Data to use:
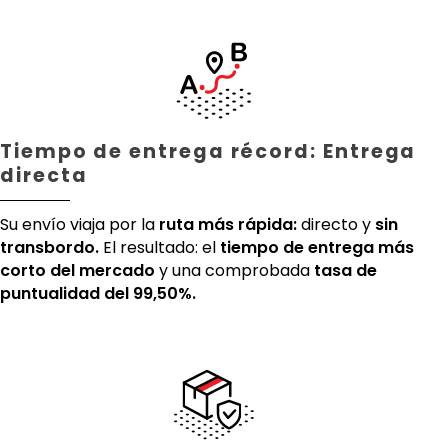
Tiempo de entrega récord: Entrega
directa
Su envío viaja por la
ruta más rápida:
directo y
sin
transbordo.
El resultado: el
tiempo de entrega más
corto del mercado
y una comprobada
tasa de
puntualidad del 99,50%.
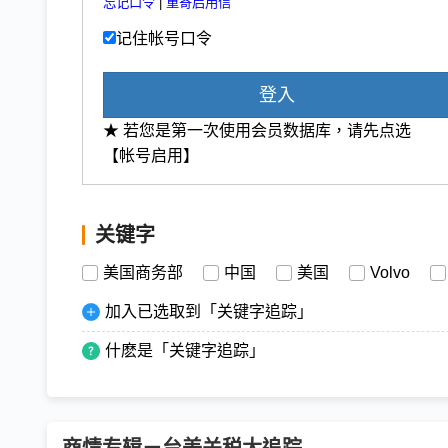
忘记口令
|
重寄启用信
记住帐号口令
登入
★ 若您是第一次使用会员数据库，请先点选
【帐号启用】
关键字
美国商务部
中国
美国
Volvo
加入已选取到「关键字追踪」
什麽是「关键字追踪」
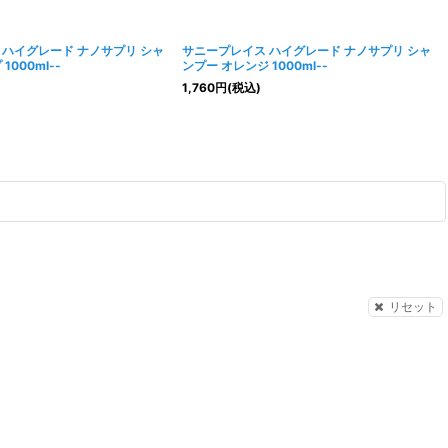
 ハイグレード ナノサプリ シャ
サニープレイス ハイグレード ナノサプリ シャ
1000ml--
ンプー オレンジ 1000ml--
1,760
円
(税込)
リセット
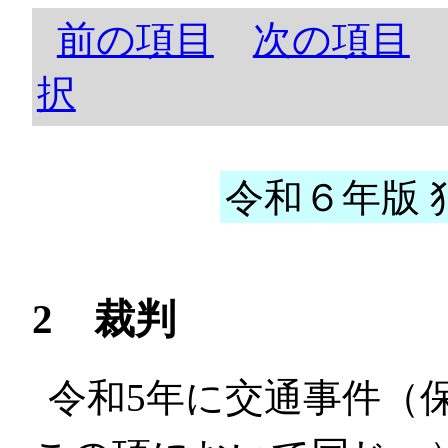
前の項目
次の項目
択
令和６年版 犯
2 裁判
令和5年に交通事件（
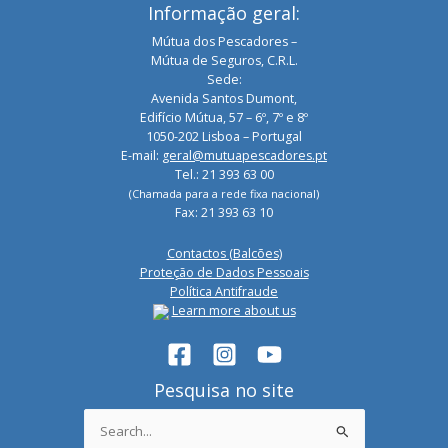
Informação geral:
Mútua dos Pescadores –
Mútua de Seguros, C.R.L.
Sede:
Avenida Santos Dumont,
Edifício Mútua, 57 – 6º, 7º e 8º
1050-202 Lisboa – Portugal
E-mail:
geral@mutuapescadores.pt
Tel.: 21 393 63 00
(Chamada para a rede fixa nacional)
Fax: 21 393 63 10
Contactos (Balcões)
Proteção de Dados Pessoais
Política Antifraude
Learn more about us
Pesquisa no site
Search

Aim of the task: Give back all entries exactly. No pictures belong in the copy.

Solution to this exercise:
Tiempo de entrega récord: Entrega
directa
Su envío viaja por la
ruta más rápida:
directo y
sin
transbordo.
El resultado: el
tiempo de entrega más
corto del mercado
y una comprobada
tasa de
puntualidad del 99,50%.
忘记口令
|
重寄启用信
记住帐号口令
登入
★ 若您是第一次使用会员数据库，请先点选
【帐号启用】
关键字
美国商务部
中国
美国
Volvo
加入已选取到「关键字追踪」
什麽是「关键字追踪」
 ハイグレード ナノサプリ シャ
サニープレイス ハイグレード ナノサプリ シャ
1000ml--
ンプー オレンジ 1000ml--
1,760
円
(税込)
リセット
前の項目
次の項目
択
令和６年版 犯
2 裁判
令和5年に交通事件（
Informação geral:
Mútua dos Pescadores –
Mútua de Seguros, C.R.L.
Sede:
Avenida Santos Dumont,
Edifício Mútua, 57 – 6º, 7º e 8º
1050-202 Lisboa – Portugal
E-mail:
geral@mutuapescadores.pt
Tel.: 21 393 63 00
(Chamada para a rede fixa nacional)
Fax: 21 393 63 10
Contactos (Balcões)
Proteção de Dados Pessoais
Política Antifraude
Learn more about us
Pesquisa no site
Search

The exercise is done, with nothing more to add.